From The Rutter Group’s CIVIL TRIALS & EVIDENCE, CH. 8C-D (2008):
- [8:514] Accident reconstruction: Assuming a proper foundation is laid, a visual reconstruction of the accident or event in dispute may greatly assist the jurors. Thus, videos or other recordings of such reconstructions, made under substantially similar conditions to the events in dispute, are admissible as demonstrative evidence (illustrating witness testimony or other evidence). [See Hasson v. Ford Motor Co. (1977) 19 C3d 530, 548–550, 138 CR 705, 717–718 (over-ruled on other grounds in Soule v. General Motors Corp. (1994) 8 C4th 548, 574–580, 34 CR2d 607, 622–626); Culpepper v. Volkswagen of America, Inc. (1973) 33 CA3d 510, 520–522, 109 CR 110, 117–118—filmed reconstruction of vehicle rollover; DiRosario v. Havens (1987) 196 CA3d 1224, 1231–1233, 242 CR 423, 426–427—filmed reconstruction of intersection accident]
- (1) [8:515] “Substantial similarity” of conditions required: The reconstruction must have been made under “substantially similar” conditions (e.g., comparable lighting, identical intersection, same model car, etc.) to those existing at the time of the accident or event in dispute. [People v. Boyd (1990) 222 CA3d 541, 565–566, 271 CR 738, 753–754—filmed reconstruction, offered to show witness could not have seen clearly enough to make ID, inadmissible where D failed to establish filming occurred under substantially similar lighting conditions]
But the conditions need not be “absolutely identical.” [Grimshaw v.

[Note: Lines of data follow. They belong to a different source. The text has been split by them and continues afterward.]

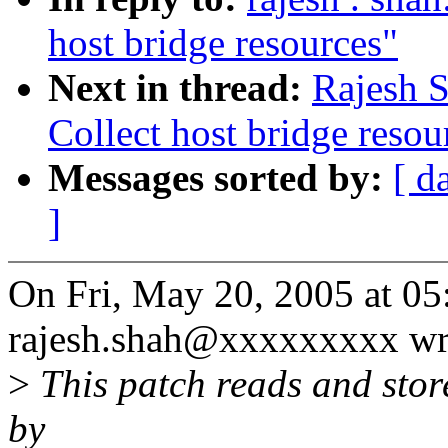
host bridge resources"
Next in thread:
Rajesh S
Collect host bridge resou
Messages sorted by:
[ d
]
On Fri, May 20, 2005 at 0
rajesh.shah@xxxxxxxxx wr
>
This patch reads and stor
by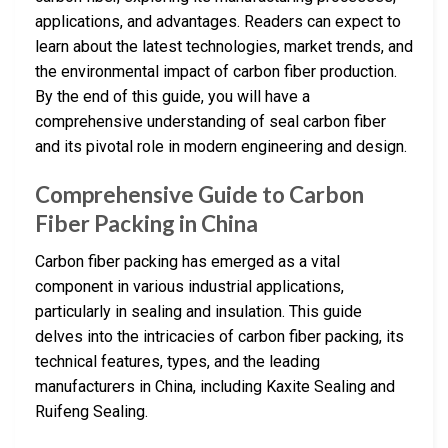
applications, and advantages. Readers can expect to
learn about the latest technologies, market trends, and
the environmental impact of carbon fiber production.
By the end of this guide, you will have a
comprehensive understanding of seal carbon fiber
and its pivotal role in modern engineering and design.
Comprehensive Guide to Carbon
Fiber Packing in China
Carbon fiber packing has emerged as a vital
component in various industrial applications,
particularly in sealing and insulation. This guide
delves into the intricacies of carbon fiber packing, its
technical features, types, and the leading
manufacturers in China, including Kaxite Sealing and
Ruifeng Sealing.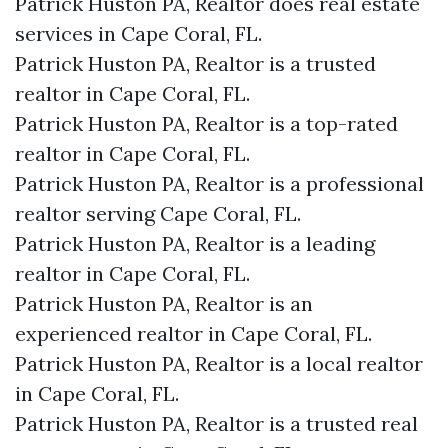
Patrick Huston PA, Realtor does real estate
services in Cape Coral, FL.
Patrick Huston PA, Realtor is a trusted
realtor in Cape Coral, FL.
Patrick Huston PA, Realtor is a top-rated
realtor in Cape Coral, FL.
Patrick Huston PA, Realtor is a professional
realtor serving Cape Coral, FL.
Patrick Huston PA, Realtor is a leading
realtor in Cape Coral, FL.
Patrick Huston PA, Realtor is an
experienced realtor in Cape Coral, FL.
Patrick Huston PA, Realtor is a local realtor
in Cape Coral, FL.
Patrick Huston PA, Realtor is a trusted real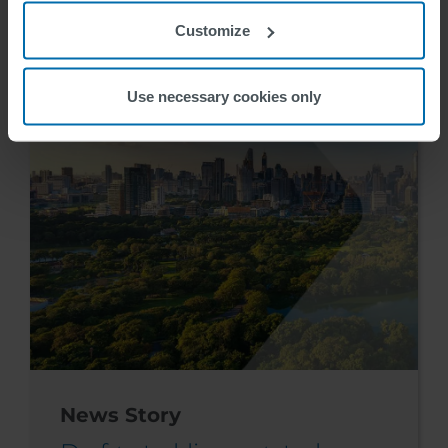
28-30. mai
Customize
Marte Hokland
2024-04-12
Use necessary cookies only
News Story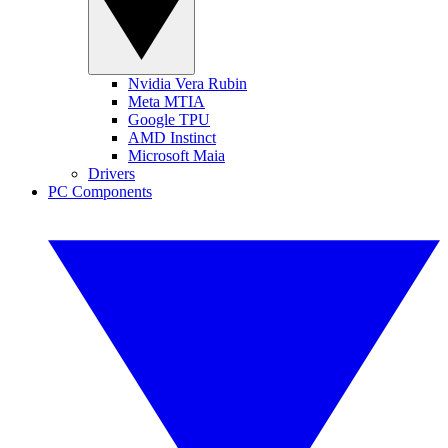
Nvidia Vera Rubin
Meta MTIA
Google TPU
AMD Instinct
Microsoft Maia
Drivers
PC Components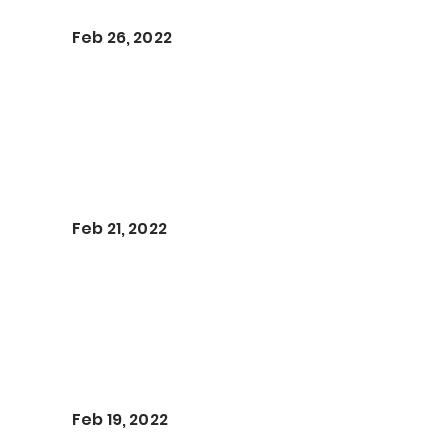
Feb 26, 2022
Feb 21, 2022
Feb 19, 2022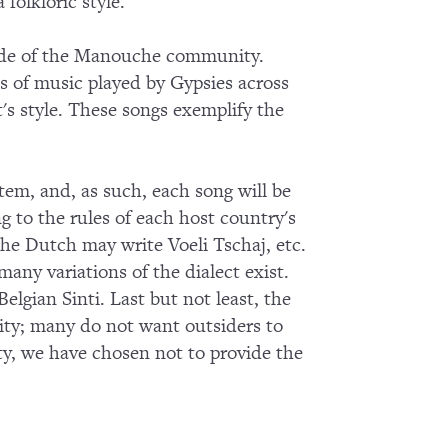
olkloric style.
tside of the Manouche community.
es of music played by Gypsies across
s style. These songs exemplify the
tem, and, as such, each song will be
g to the rules of each host country's
the Dutch may write Voeli Tschaj, etc.
many variations of the dialect exist.
elgian Sinti. Last but not least, the
nity; many do not want outsiders to
ty, we have chosen not to provide the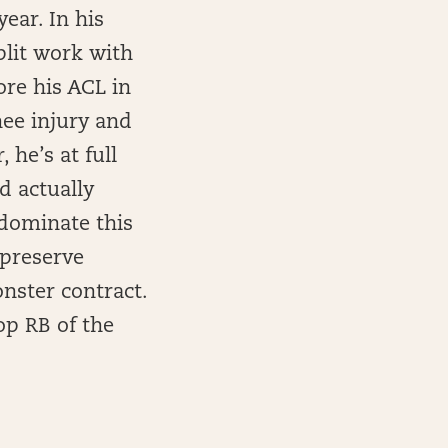
year. In his
plit work with
ore his ACL in
nee injury and
 he’s at full
d actually
 dominate this
 preserve
nster contract.
op RB of the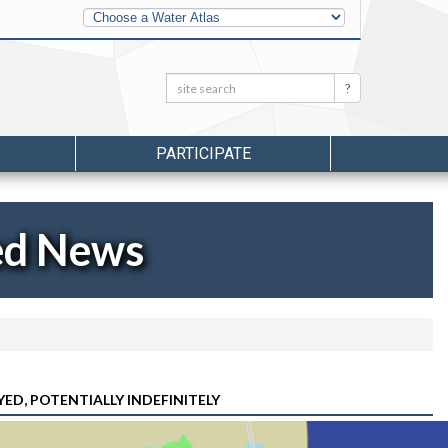
Other
Water
Atlases
Search:
Search
PARTICIPATE
ed News
ED, POTENTIALLY INDEFINITELY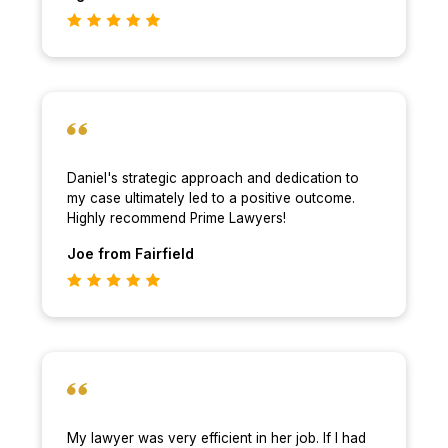
Daniel's strategic approach and dedication to
my case ultimately led to a positive outcome.
Highly recommend Prime Lawyers!
Joe
from Fairfield
My lawyer was very efficient in her job. If I had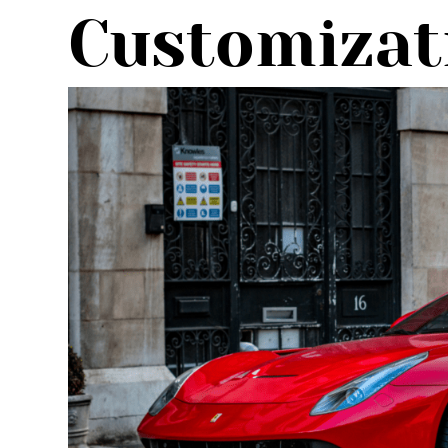
Customizat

Ford Motor Co. (1981) 119 CA3d 757, 791, 174 CR 348, 370; DiRosario v. Havens, supra, 196 CA3d at 1231, 242 CR at 427—filmed recreation of accident scene was admissible despite some dissimilarities]
(2) [8:516] Compare—dissimilar conditions: But such evidence is likely to be excluded where there are significant variables in the conditions under which the accident reconstruction was conducted. [Solis v. Southern Calif. Rapid Transit Dist. (1980) 105 CA3d 382, 390, 164 CR 343, 347—accident reconstruction evidence excluded because conducted on clear day on dry pavement whereas accident occurred on rainy day, and vehicle not in same mechanical condition] [8:517] Likewise, filmed demonstrations are inadmissible where the conditions are totally inconsistent with all eyewitness testimony. [Ehrhardt v. Brunswick, Inc. (1986) 186 CA3d 734, 740–741, 231 CR 60, 63–64—videotaped demonstration depicting D’s theory of boating accident properly excluded where demonstration inconsistent with all eyewitness testimony] [8:517.1–517.4] Reserved.

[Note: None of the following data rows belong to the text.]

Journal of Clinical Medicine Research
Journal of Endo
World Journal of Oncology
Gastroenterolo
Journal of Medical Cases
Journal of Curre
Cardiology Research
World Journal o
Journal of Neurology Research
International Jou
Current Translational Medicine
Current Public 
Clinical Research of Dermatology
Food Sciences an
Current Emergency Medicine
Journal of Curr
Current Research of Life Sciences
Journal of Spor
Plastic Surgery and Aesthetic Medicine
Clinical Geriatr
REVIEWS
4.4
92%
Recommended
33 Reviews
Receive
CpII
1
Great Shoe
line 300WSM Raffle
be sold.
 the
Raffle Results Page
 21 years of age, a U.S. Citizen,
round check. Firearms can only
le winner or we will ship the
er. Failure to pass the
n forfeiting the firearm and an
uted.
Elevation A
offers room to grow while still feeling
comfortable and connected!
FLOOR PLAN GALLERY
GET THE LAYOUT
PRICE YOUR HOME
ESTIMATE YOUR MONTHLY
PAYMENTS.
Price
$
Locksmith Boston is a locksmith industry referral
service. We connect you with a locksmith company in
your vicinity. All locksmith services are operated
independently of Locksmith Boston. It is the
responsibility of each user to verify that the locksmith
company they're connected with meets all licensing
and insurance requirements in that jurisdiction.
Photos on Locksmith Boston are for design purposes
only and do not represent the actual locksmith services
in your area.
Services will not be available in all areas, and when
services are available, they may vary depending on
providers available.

- [8:517.5] Photographic reconstruction: Photographs of an accurate reconstruction of an event in issue are admissible as illustrative evidence. [People v. Cummings (1993) 4 C4th 1233, 1291, 18 CR2d 796, 833—photograph of defendants posed in back seat of car admitted to illustrate prosecution’s theory in murder case]

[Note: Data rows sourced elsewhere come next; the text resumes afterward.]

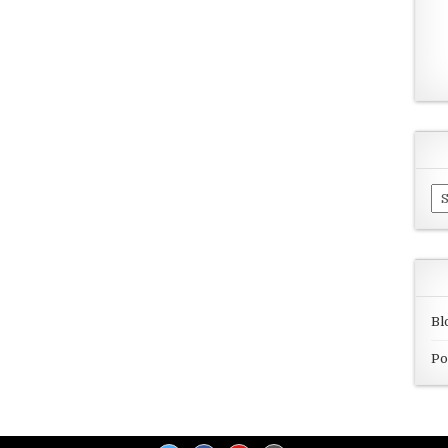
Ar
Bl
Po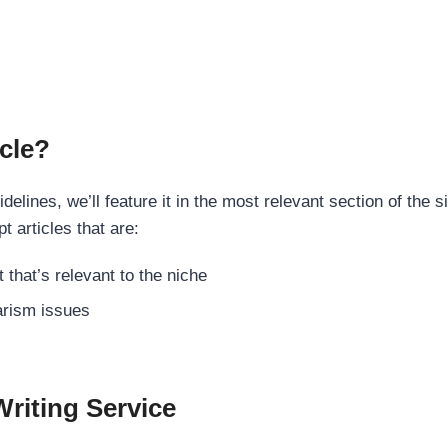
cle?
elines, we’ll feature it in the most relevant section of the s
t articles that are:
 that’s relevant to the niche
rism issues
Writing Service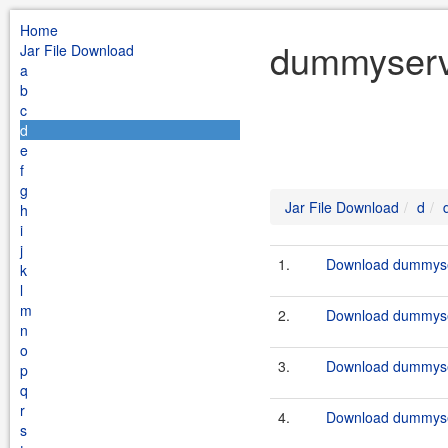
Home
dummyservi
Jar File Download
a
b
c
d
e
f
g
Jar File Download
d
h
i
j
1.
Download dummyser
k
l
m
2.
Download dummyser
n
o
3.
Download dummyser
p
q
r
4.
Download dummyser
s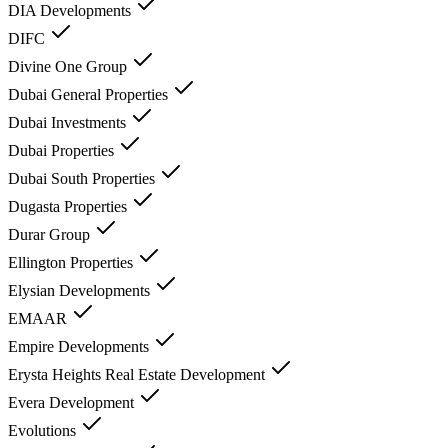
DIA Developments
DIFC
Divine One Group
Dubai General Properties
Dubai Investments
Dubai Properties
Dubai South Properties
Dugasta Properties
Durar Group
Ellington Properties
Elysian Developments
EMAAR
Empire Developments
Erysta Heights Real Estate Development
Evera Development
Evolutions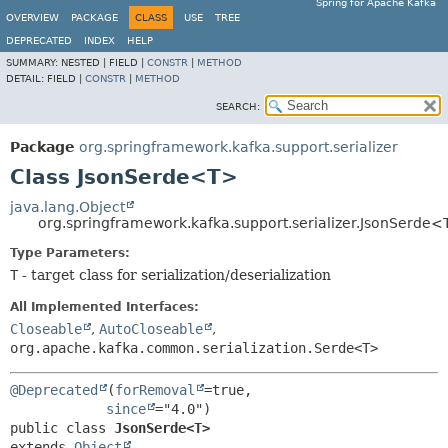
Spring for Apache Kafka
OVERVIEW
PACKAGE
CLASS
USE
TREE
DEPRECATED
INDEX
HELP
SUMMARY:
NESTED |
FIELD |
CONSTR
|
METHOD
DETAIL:
FIELD |
CONSTR
|
METHOD
SEARCH:
Package
org.springframework.kafka.support.serializer
Class JsonSerde<T>
java.lang.Object
org.springframework.kafka.support.serializer.JsonSerde
Type Parameters:
T
- target class for serialization/deserialization
All Implemented Interfaces:
Closeable
,
AutoCloseable
,
org.apache.kafka.common.serialization.Serde<T>
@Deprecated
(
forRemoval
=true,

since
public class 
JsonSerde<T>
extends 
Object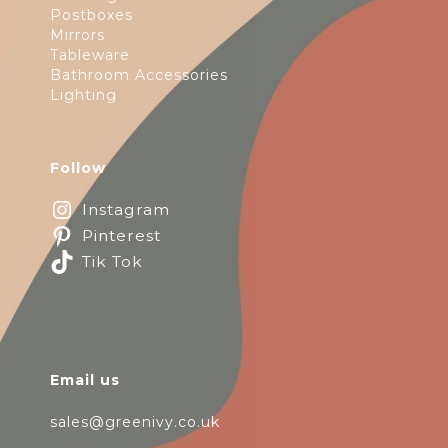
Postboxes
Mirrors
Tableware
Bathroom Accessories
Lighting
Follow
Instagram
Pinterest
Tik Tok
Email us
sales@greenivy.co.uk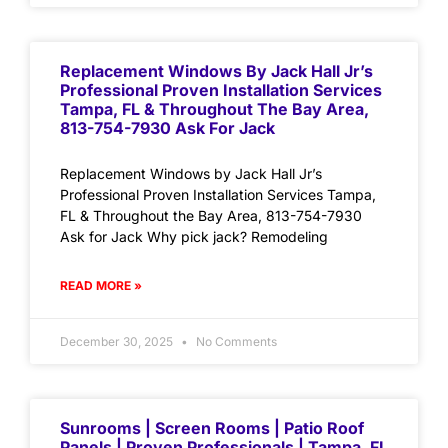
Replacement Windows By Jack Hall Jr’s
Professional Proven Installation Services
Tampa, FL & Throughout The Bay Area,
813-754-7930 Ask For Jack
Replacement Windows by Jack Hall Jr’s
Professional Proven Installation Services Tampa,
FL & Throughout the Bay Area, 813-754-7930
Ask for Jack Why pick jack? Remodeling
READ MORE »
December 30, 2025
No Comments
Sunrooms | Screen Rooms | Patio Roof
Panels | Proven Professionals | Tampa, FL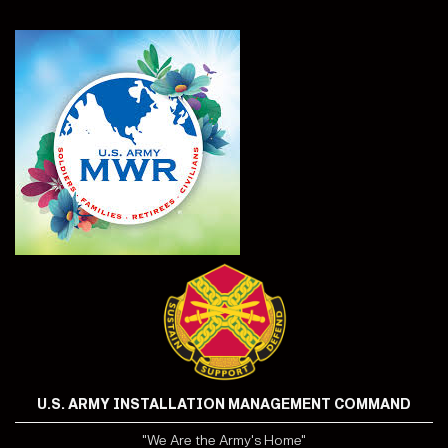
U.S. ARMY INSTALLATION MANAGEMENT COMMAND
"We Are the Army's Home"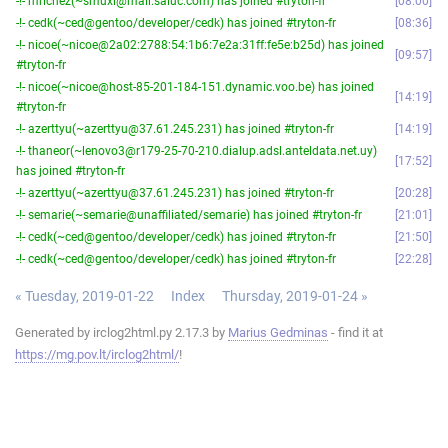
-!- mrichez(~smuxi@mail.saluc.com) has joined #tryton-fr
08:00
-!- cedk(~ced@gentoo/developer/cedk) has joined #tryton-fr
08:36
-!- nicoe(~nicoe@2a02:2788:54:1b6:7e2a:31ff:fe5e:b25d) has joined
09:57
#tryton-fr
-!- nicoe(~nicoe@host-85-201-184-151.dynamic.voo.be) has joined
14:19
#tryton-fr
-!- azerttyu(~azerttyu@37.61.245.231) has joined #tryton-fr
14:19
-!- thaneor(~lenovo3@r179-25-70-210.dialup.adsl.anteldata.net.uy)
17:52
has joined #tryton-fr
-!- azerttyu(~azerttyu@37.61.245.231) has joined #tryton-fr
20:28
-!- semarie(~semarie@unaffiliated/semarie) has joined #tryton-fr
21:01
-!- cedk(~ced@gentoo/developer/cedk) has joined #tryton-fr
21:50
-!- cedk(~ced@gentoo/developer/cedk) has joined #tryton-fr
22:28
« Tuesday, 2019-01-22
Index
Thursday, 2019-01-24 »
Generated by irclog2html.py 2.17.3 by
Marius Gedminas
- find it at
https://mg.pov.lt/irclog2html/
!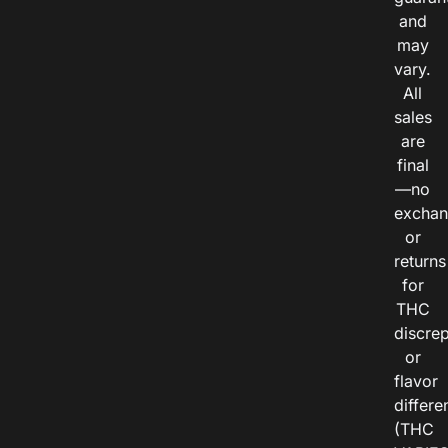
and
may
vary.
All
sales
are
final
—no
exchan
or
returns
for
THC
discre
or
flavor
differe
(THC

- [8:518] Computer simulations: Where an accident or event reconstruction is not feasible (e.g., because the occurrence was unseen or the sequence of events involved is uncertain) computer simulations may be used to illustrate events based on witness testimony and other evidence.
They have the unique advantage of creating visual images of events that may otherwise be difficult to describe or illustrate. For example:
—to reconstruct the way in which a crime or other event could have occurred;
—to illustrate sequence of events in chain of causation;
—to illustrate the spread of a toxic plume in an environmental damage case.
Although increasing in use, there is presently no known California case law dealing with the admissibility of computer simulations.
(1) [8:519] Admissibility of computer animations to illustrate expert testimony: Computer animations are “tantamount to drawings” by experts to illustrate their testimony. They are admissible to the same extent as if the animations had been done by hand, rather than by acomputer. [People v. Hood (1997) 53 CA4th 965, 969, 62 CR2d 137, 140—computer animation did not need to satisfy Kelly rule for scientific evidence (¶ 8:563 ff.)] [8:520–523] Reserved.